La voisine, à demie
- Sidonie

- 14 oct.
- 3 min de lecture
Elle a le visage effondré derrière la fenêtre de sa ferme. Le regard échoué sur le rebord en briques sombres, espérant accrocher le vivant. Son être glisse, s’arrachant les paumes sur le crépi. Sursaut vain, la vie lui tourne le dos, ignore sa main valide qui supplie de lui tendre un appui.
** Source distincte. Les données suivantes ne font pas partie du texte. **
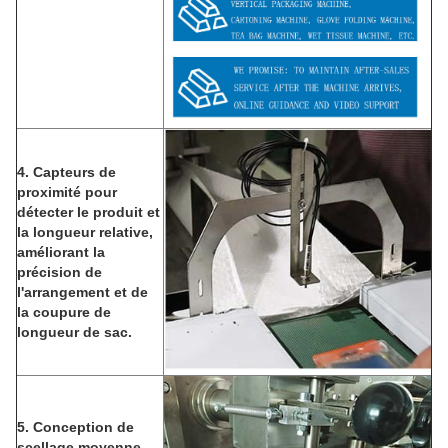
4. Capteurs de
proximité pour
détecter le produit et
la longueur relative,
améliorant la
précision de
l'arrangement et de
la coupure de
longueur de sac.
5. Conception de
scellage moyenne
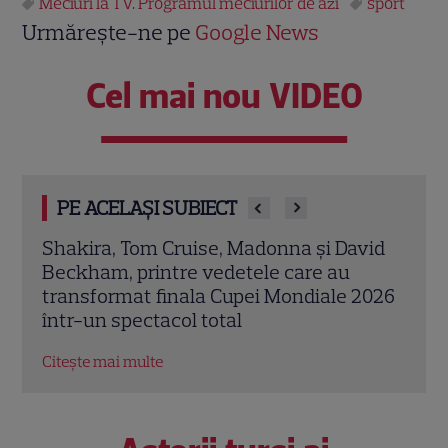
Meciuri la TV. Programul meciurilor de azi
sport
Urmărește-ne pe
Google News
Cel mai nou VIDEO
PE ACELAȘI SUBIECT
vid
Show în stil Super Bowl la finala Spania –
Dest
Argentina! Ce post TV îl difuzează, în loc
înce
2026
de Antena 1
Citeș
Citește mai multe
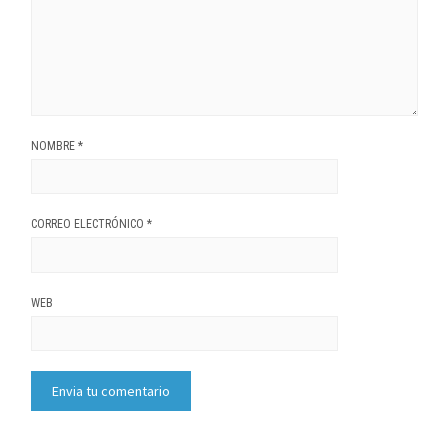
NOMBRE
*
CORREO ELECTRÓNICO
*
WEB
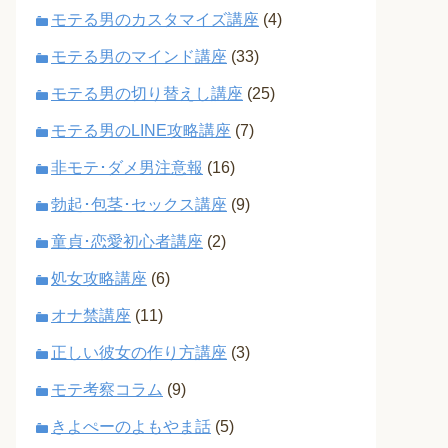
モテる男のカスタマイズ講座
(4)
モテる男のマインド講座
(33)
モテる男の切り替えし講座
(25)
モテる男のLINE攻略講座
(7)
非モテ･ダメ男注意報
(16)
勃起･包茎･セックス講座
(9)
童貞･恋愛初心者講座
(2)
処女攻略講座
(6)
オナ禁講座
(11)
正しい彼女の作り方講座
(3)
モテ考察コラム
(9)
きよぺーのよもやま話
(5)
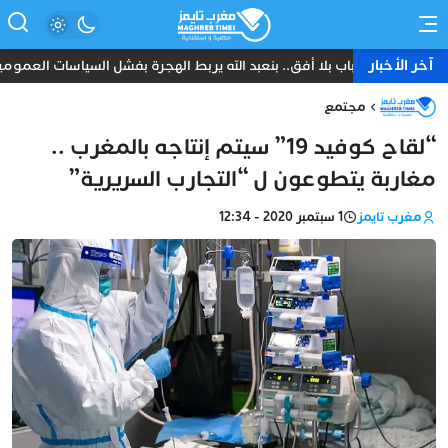
آخر الأخبار
شباب بلا أفق.. بنعبد الله يربط الهجرة بفشل السياسات العمومي
مجتمع
“لقاح كوفيد 19” سيتم إنتاجه بالمغرب ..
مغاربة يتطوعون ل “التجارب السريرية”
مغرب تايمز
1 سبتمبر 2020 - 12:34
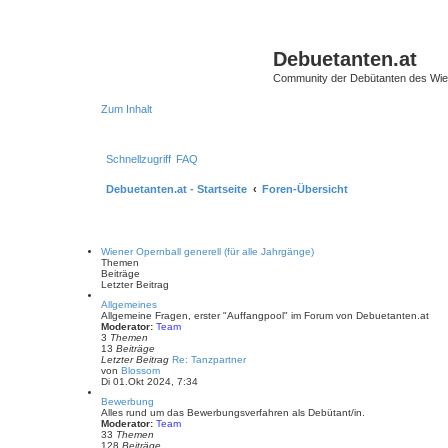
Debuetanten.at
Community der Debütanten des Wie
Zum Inhalt
Schnellzugriff
FAQ
Debuetanten.at - Startseite
Foren-Übersicht
Wiener Opernball generell (für alle Jahrgänge)
Themen
Beiträge
Letzter Beitrag
Allgemeines
Allgemeine Fragen, erster "Auffangpool" im Forum von Debuetanten.at
Moderator:
Team
3
Themen
13
Beiträge
Letzter Beitrag
Re: Tanzpartner
N
von
Blossom
e
Di 01.Okt 2024, 7:34
u
Bewerbung
e
Alles rund um das Bewerbungsverfahren als Debütant/in.
s
Moderator:
Team
t
33
Themen
e
128
Beiträge
r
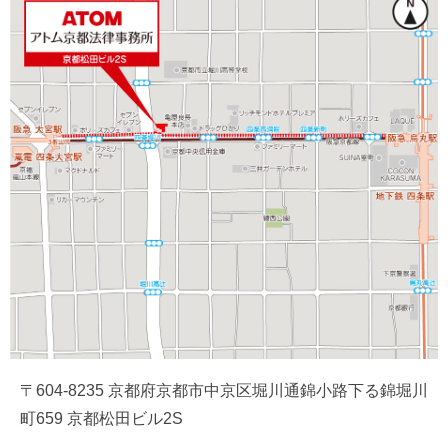
〒604-8235 京都府京都市中京区堀川通錦小路下る錦堀川
町659 京都松田ビル2S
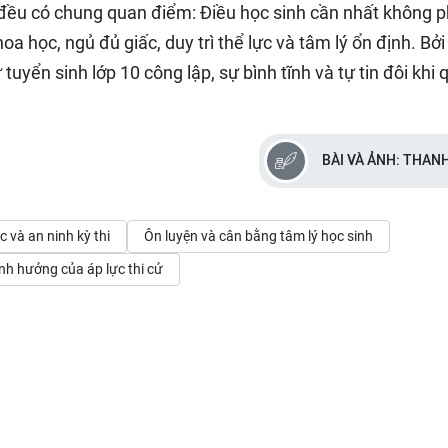
n đều có chung quan điểm: Điều học sinh cần nhất không p
oa học, ngủ đủ giấc, duy trì thể lực và tâm lý ổn định. Bởi
tuyển sinh lớp 10 công lập, sự bình tĩnh và tự tin đôi khi 
BÀI VÀ ẢNH: THAN
c và an ninh kỳ thi
Ôn luyện và cân bằng tâm lý học sinh
nh hưởng của áp lực thi cử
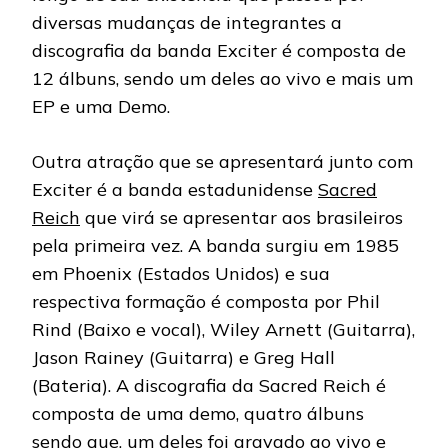
diversas mudanças de integrantes a
discografia da banda Exciter é composta de
12 álbuns, sendo um deles ao vivo e mais um
EP e uma Demo.
Outra atração que se apresentará junto com
Exciter é a banda estadunidense
Sacred
Reich
que virá se apresentar aos brasileiros
pela primeira vez. A banda surgiu em 1985
em Phoenix (Estados Unidos) e sua
respectiva formação é composta por Phil
Rind (Baixo e vocal), Wiley Arnett (Guitarra),
Jason Rainey (Guitarra) e Greg Hall
(Bateria). A discografia da Sacred Reich é
composta de uma demo, quatro álbuns
sendo que, um deles foi gravado ao vivo e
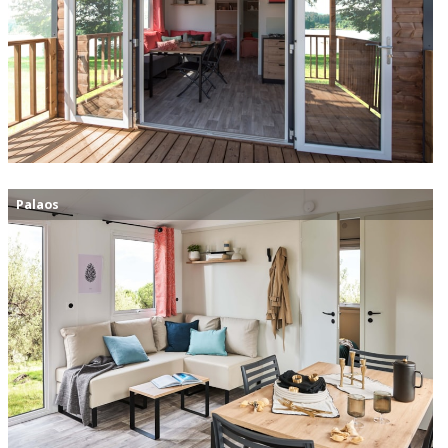
Palaos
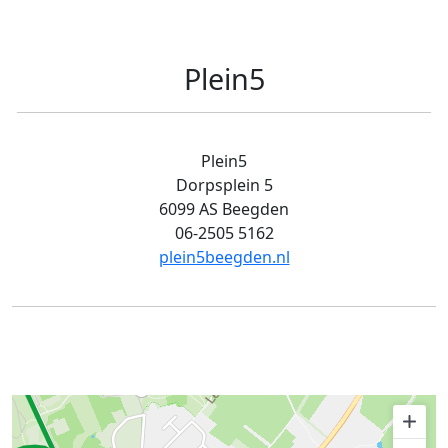
Plein5
Plein5
Dorpsplein 5
6099 AS Beegden
06-2505 5162
plein5beegden.nl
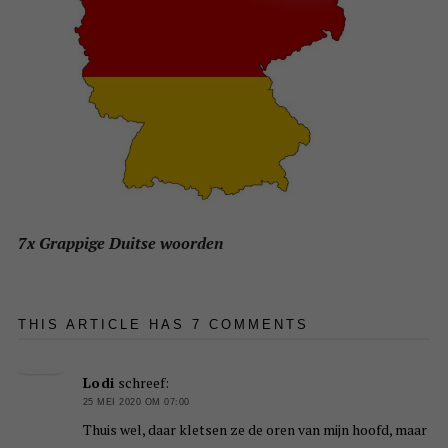
7x Grappige Duitse woorden
THIS ARTICLE HAS 7 COMMENTS
Lodi
schreef:
25 MEI 2020 OM 07:00
Thuis wel, daar kletsen ze de oren van mijn hoofd, maar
Moitié de visage croulant et figé. Moitié encore vivant, seul son oeil la trahit, plus vide que le silence. Elle regarde la rue mutique, comme son avenir sans futur. Elle attend. Quoi ?
Plus jamais.
Son corps n’est pas plus vaillant. Le temps l’a rognée. Déformée et fripée mais c’est à l’intérieur qu’il l’a le plus bouffée. A peine une jambe qui soutient un empilement branlant de soucis et de larmes. A peine un bras qui permet de tenir encore un peu, rien qu’un peu. S’accrocher à l’espoir, friable comme un bois rongé par les termites.
Plus de réconfort, ni de surprises. Plus de nature, ni de soleil. Une nuit éternelle dans le présent qui emprisonne. La fenêtre et sa gueule arrachée de jeune femme évanouie.
AVC.
Accompagnement à Vieillir en Chancelant.
Avenir Victime de son Corps.
Avilissement d’un Vieillard Croupissant.
Jambe de bois, bras de marbre. L’attraction terrestre puissance double peine.

Même ses idées ne semblent plus vouloir lui tenir compagnie. Elle fuient le sens qu’elles ne pourront pas donner à cette expérience de vie. Trop tard, trop de dégâts. La conscience ne soulagera rien. Au mieux, des réponses temporaires à des problèmes immobiles.
Elle ne pleure plus qu’à moitié. Et c’est peut-être ça le plus terrifiant. Elle devient quoi la colère dans son hémisphère ensanglanté ? Elle pourrait bien être joyeuse autant qu’elle veut, ça ne traverserait plus son corps enclume.
Alors, il reste quoi ? Vivre à demi un peu de vie et la misère du temps englouti ?
Elle ne peut s’empêcher de se demander « Est ce que mon cœur bat en entier ? » Parce que l’angoisse, elle la ressent bien au complet. Pourquoi y-a-t-il encore des fonctions qui palpitent du côté où tout fout le camp ?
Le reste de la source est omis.